Il convient en revanche, de condamner Monsieur [O] à délivrer les quittances des loyers qu’il a reçus de la société Dariss, sous astreinte de 100 euros par jour de retard qui commencera à courir un mois après la signification de la présente décision et pour une durée de trois mois, cette question ne se heurtant à l’existence d’aucune contestation sérieuse dès lors que sont produits les relevés bancaires du LCL de la société Dariss où apparaissent ces règlements.
[H] [O], qui succombe pour partie à l’instance, en supportera les dépens.
Il est condamné à payer à la société Dariss la somme de 2000 euros en application des dispositions de l’article 700 du Code de Procédure Civile.
PAR CES MOTIFS :
Statuant publiquement, contradictoirement et en premier ressort :
Constatons l’existence d’un bail entre la société Dariss et [H] [O] à compter du 9 décembre 2021.
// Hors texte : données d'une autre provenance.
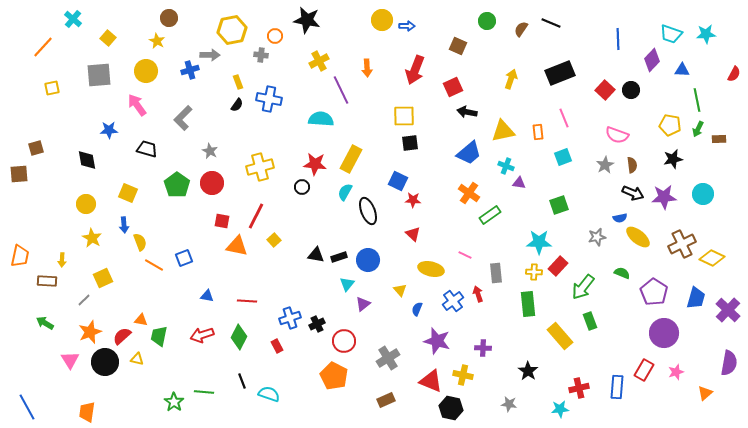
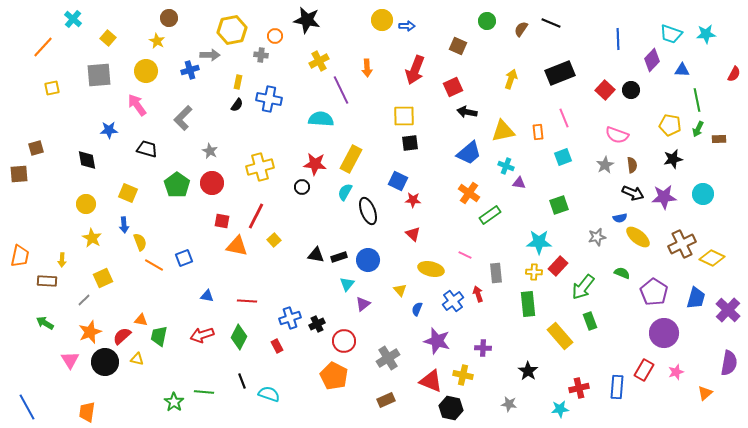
yellow rectangle at (238, 82): rotated 32 degrees clockwise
Rejetons les demandes de réintégration de la société Dariss dans les lieux loués et de condamnation de [H] [O] à régulariser un bail commercial écrit avec la société Dariss.
Condamnons [H] [O] à délivrer à la société Dariss l’intégralité des quittances de loyers qu’elle a reçus de sa part depuis le 9 décembre 2021, sous astreinte de 100 euros par jour de retard, qui commencera à courier un mois après la signification de la présente décision et pour une durée de trois mois.
Condamnons [H] [O] aux dépens.
Condamnons [H] [O] à payer à la société Dariss la somme de 2000 (deux mille) euros en application des dispositions de l’article 700 du Code de Procédure Civile.
Ainsi prononcé par Madame Marie-Christine SORLIN, Première vice-présidente, assistée de Madame Florence FENAUTRIGUES.
En foi de quoi, le Président et le greffier ont signé la présente ordonnance.